Live recording of Last Judgment on Archive.org 
DownTown Ensemble's Flexible Orchestra Concert
St. Peter's Church, Chelsea, NYC
April 28, 2006


CJM’s Program Note for the April '06 performance of Fredric Rzewski’s 
Last Judgment: For Trombone Solo or Several Echoing Trombones Not Quite In Unison [1969]
I met Fredric Rzewski several years ago during his monumental performance run of the solo piano work The Road at The Kitchen. We were sitting down for beer(s) afterward with his old friend Steve ben Israel, an early member of Living Theater, and the speaker's voice heard on the original 1971 Opus One recording of Coming Together. At any rate, we were (well, Fredric was) talking about how little New York had changed in 30 plus years. No elevators in the subway, this sort of thing.

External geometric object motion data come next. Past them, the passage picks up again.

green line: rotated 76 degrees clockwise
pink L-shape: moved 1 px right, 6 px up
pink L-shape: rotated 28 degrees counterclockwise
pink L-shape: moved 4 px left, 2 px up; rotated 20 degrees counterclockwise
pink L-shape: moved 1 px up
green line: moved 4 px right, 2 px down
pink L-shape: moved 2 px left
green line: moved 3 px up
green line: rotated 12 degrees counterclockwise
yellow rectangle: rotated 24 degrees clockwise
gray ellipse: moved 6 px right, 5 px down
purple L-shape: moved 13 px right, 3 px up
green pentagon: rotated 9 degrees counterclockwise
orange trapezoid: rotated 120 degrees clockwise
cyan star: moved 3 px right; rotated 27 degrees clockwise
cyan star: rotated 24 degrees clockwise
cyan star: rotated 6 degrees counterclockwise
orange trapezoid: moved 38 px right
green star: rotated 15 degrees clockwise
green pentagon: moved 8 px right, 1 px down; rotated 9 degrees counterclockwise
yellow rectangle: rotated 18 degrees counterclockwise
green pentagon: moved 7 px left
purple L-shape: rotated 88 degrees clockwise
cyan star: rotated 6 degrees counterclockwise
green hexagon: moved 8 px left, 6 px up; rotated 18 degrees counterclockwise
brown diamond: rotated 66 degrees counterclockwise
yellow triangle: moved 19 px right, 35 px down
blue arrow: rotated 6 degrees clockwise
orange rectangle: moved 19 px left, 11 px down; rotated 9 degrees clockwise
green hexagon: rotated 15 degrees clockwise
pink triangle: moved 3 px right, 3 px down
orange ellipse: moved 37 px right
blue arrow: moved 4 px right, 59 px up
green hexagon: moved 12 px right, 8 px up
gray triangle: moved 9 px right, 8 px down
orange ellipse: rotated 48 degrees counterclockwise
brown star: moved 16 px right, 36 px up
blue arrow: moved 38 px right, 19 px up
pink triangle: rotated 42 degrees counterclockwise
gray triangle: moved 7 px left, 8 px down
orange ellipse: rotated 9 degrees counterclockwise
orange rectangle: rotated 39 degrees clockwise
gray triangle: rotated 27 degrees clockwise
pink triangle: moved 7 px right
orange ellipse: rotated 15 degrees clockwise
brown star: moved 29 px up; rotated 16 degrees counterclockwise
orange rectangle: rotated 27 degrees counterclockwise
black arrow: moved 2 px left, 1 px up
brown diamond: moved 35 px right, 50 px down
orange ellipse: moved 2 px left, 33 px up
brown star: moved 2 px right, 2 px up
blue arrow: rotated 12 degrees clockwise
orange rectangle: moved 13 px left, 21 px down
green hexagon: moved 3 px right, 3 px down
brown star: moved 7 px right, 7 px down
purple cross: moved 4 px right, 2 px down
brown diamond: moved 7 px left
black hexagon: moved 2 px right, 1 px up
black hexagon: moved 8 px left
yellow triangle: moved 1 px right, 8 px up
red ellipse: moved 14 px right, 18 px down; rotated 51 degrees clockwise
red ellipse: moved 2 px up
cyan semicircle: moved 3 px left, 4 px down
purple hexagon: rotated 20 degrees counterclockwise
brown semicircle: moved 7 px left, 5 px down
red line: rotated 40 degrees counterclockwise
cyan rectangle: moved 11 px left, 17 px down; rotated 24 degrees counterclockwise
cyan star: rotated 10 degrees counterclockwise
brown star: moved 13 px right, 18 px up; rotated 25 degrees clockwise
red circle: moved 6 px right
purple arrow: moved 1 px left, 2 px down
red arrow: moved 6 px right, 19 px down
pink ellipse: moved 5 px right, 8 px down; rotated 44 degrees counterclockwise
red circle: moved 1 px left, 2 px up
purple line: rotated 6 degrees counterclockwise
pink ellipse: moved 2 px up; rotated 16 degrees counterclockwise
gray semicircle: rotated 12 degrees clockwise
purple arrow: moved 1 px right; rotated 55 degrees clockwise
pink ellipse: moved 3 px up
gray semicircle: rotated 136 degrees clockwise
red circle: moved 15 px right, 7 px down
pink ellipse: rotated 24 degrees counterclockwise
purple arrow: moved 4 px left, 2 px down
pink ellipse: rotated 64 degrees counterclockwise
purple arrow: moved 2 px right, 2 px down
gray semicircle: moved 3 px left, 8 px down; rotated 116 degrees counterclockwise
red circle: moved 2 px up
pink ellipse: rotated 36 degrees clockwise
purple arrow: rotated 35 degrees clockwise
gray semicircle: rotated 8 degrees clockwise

Not wanting to go anywhere near a counter-argument with Mr. Rzewski, I switched the subject and mentioned that my group TILT Brass Band had just performed his 1969 process piece Les Mouton de Panurge. This was very intriguing to him, and he said, "well, you know, there's a trombone piece from around the same time. I shall put you in contact with my manager and you should play it." I admire the man's work a great deal, so this concert is my (initial) fulfillment of his suggestion.

Last Judgment does fall well within Rzewski's compositional interests at the time. Like Mouton, and the original concept behind Musica Elettronica Viva, his subtitle of "For Trombone Solo or Several Echoing Trombones Not Quite In Unison" intends an inclusive and non-hierarchical spirit. MEV was (as Fredric put it in an email) "trying, by introducing audience participation into our concerts, to break down the caste differences between 'musicians' and 'amateurs'. So we invited beginners... to play in our concerts and paid them like everybody else. This sometimes produced interesting, though also dreadful, results." He continued, "We used to have a guy in our group, Franco Cataldi, who wanted to play the trombone but couldn't (unlike a gentleman). His ambition was to do the 'Tuba Mirum' solo... so I thought of this piece which is really too difficult even for a very good soloist, but could be done if enough players, both good and mediocre, teamed up together. The idea of the title is that it doesn't matter who gets to Heaven first, because they just have to wait so that we all go in together."

We have no amateurs or mediocre players to speak of in this Orchestra, but the work's frequent meter changes, duration, and range make for a difficult blow to be sure. The decision was made in rehearsal to execute the piece as essentially 10 soloists. Again like Les Mouton, the sound of the group going in and out of unison becomes the aesthetic of the piece itself, creating a novel and quite beautiful sonority.

For the trombonophiles in the audience, the piece does indeed incorporate the opening intervals of Mozart's ubiquitous (at least for orchestral auditioners) Tuba Mirum solo from the Requiem. Using the classic Minimalist additive process, Last Judgment is truly a "fantasy" on both the musical material and apocalyptic meaning behind the Mozart work. It progresses through continually augmented phrases, mutating gradually from one to the next, with contrasted dynamics, and a tremendous finale hovering around the tenor trombone's ringing high B flat's and C's.

I saw Fredric again last Fall and mentioned the Flexible Orchestra's planned performance of Last Judgment. He thought it an excellent idea. Later, after discussion of trombones and trombonist's had continued, I mentioned the parenthetical phrase included above, (like a gentleman). A little Estonian vodka had taken hold of me, and I said "well, Fredric here regards trombonist's as gentlemen!". To which he replied, "Oh, I guess you don't know the old joke then: the man wanted to learn the trombone, but, like a gentleman, he didn't."